=== Section Start ===

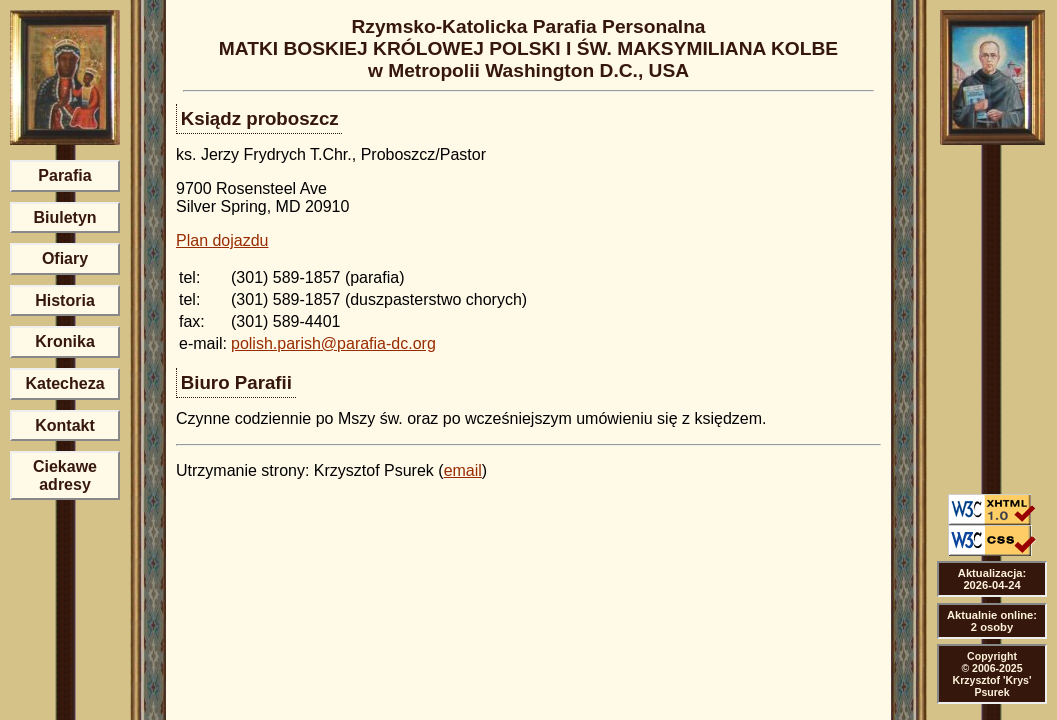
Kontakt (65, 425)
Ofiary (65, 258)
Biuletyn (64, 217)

=== Section End ===
=== Section Start ===

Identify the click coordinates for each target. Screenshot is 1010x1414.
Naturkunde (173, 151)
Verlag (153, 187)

=== Section End ===

__What the task asks__:
Retype only the stretch of lines above starting at the one with "Identify the click" and stopping at the one with "Verlag (153, 187)", exactly as written, with both kept.

__Answer section__:
Identify the click coordinates for each target. Screenshot is 1010x1414.
Naturkunde (173, 151)
Verlag (153, 187)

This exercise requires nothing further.